In this study, we analyze the variation characteristics of laser power in relation to both the attenuation length and the divergence angle. Figure 6 illustrates the normalized power loss received as a function of the attenuation length (AL) and the Transmitted full divergence angle. The attenuation length AL is defined as the product of the attenuation coefficient c(λ) and the communication distance z, expressed mathematically as AL=c(λ)×z.

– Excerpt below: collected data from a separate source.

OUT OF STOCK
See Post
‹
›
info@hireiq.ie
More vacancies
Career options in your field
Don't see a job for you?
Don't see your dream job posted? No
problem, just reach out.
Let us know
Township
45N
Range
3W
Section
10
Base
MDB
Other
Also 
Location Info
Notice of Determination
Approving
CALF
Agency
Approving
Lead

Simulation results indicate a consistent trend across all four types of Harbor water: as AL increases, there is a corresponding increase in the attenuation loss of received power. Notably, the attenuation of received optical power initially occurs at a rapid rate and then stabilizes. This pattern is attributed to the gradual divergence of the light beam, which leads to a swift attenuation of light energy over a short distance. As the transmission distance extends, the light beam enters a state of full scattering. In this phase, the proportion of energy attenuation due to light scattering gradually diminishes, making absorption the predominant factor affecting light transmission. This trend is particularly evident in Figure 6(a), highlighting the dynamic interplay between scattering and absorption in determining the attenuation characteristics of UWOC.

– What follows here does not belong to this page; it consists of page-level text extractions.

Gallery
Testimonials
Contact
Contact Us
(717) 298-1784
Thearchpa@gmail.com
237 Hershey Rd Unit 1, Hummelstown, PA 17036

Furthermore, our analysis reveals that a larger transmitted full divergence angle correlates with greater normalized received optical power attenuation loss. This trend holds consistently across the four types of Harbor water. However, it’s observed that as the quality of Harbor water deteriorates, the normalized power loss decreases. The underlying reason for this is that the received optical power is more strongly influenced by the communication distance z than by water quality. Therefore, the common approach in many studies of directly deriving communication distance by dividing the attenuation coefficients of two different water types proves to be inapplicable in the context of Harbor water. This finding underscores the complexity of the relationship between water quality, communication distance, and light attenuation in underwater optical communication, challenging assumptions that may hold true in other types of aquatic environments.

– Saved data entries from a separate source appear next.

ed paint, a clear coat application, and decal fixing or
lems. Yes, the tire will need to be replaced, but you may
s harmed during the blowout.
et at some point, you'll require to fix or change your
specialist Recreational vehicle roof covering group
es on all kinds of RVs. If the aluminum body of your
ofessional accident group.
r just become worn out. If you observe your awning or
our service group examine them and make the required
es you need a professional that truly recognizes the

Additionally, our findings indicate that the differences in normalized power loss among smaller divergence angles, specifically 0.5 mrad, 5 mrad, and 10 mrad, are relatively minor compared to a larger angle like 100 mrad. The primary reason for this is that a smaller transmitted full divergence angle confines the light spot within a more limited range. This confinement results in reduced geometric loss and diminishes the likelihood of photons being scattered by particles in the water. Consequently, a smaller divergence angle ensures that a higher number of photons can reach the photosensitive surface of the receiver and be effectively absorbed. This observation underscores the significance of divergence angle control in minimizing power loss in underwater optical communication, particularly in environments with scattering particles.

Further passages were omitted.